Work request => Print the lines that run from the line with "dotykały tkanek wokół serca." to the line with "wypełnienie krwią. Czy", keeping both end lines, exactly as they appear in the entries below, and nothing else.

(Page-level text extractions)

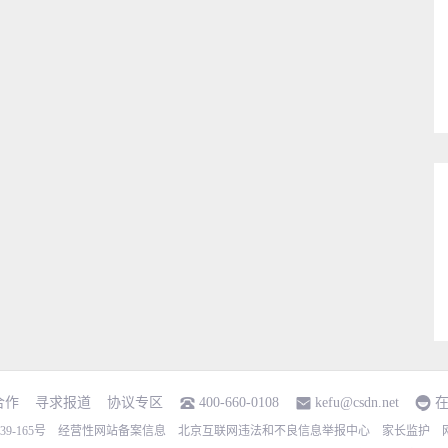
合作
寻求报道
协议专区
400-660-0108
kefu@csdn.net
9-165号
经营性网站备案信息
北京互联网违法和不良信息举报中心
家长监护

* * *

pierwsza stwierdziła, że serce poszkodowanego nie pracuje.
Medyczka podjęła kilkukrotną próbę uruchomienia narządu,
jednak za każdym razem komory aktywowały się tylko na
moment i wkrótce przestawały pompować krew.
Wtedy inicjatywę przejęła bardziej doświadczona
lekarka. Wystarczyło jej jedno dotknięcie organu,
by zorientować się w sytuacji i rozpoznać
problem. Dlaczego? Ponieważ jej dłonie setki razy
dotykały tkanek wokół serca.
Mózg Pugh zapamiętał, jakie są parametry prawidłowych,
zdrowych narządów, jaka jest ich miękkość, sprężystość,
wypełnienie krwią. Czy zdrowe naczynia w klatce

Response to this task =>
dotykały tkanek wokół serca.
Mózg Pugh zapamiętał, jakie są parametry prawidłowych,
zdrowych narządów, jaka jest ich miękkość, sprężystość,
wypełnienie krwią. Czy zdrowe naczynia w klatce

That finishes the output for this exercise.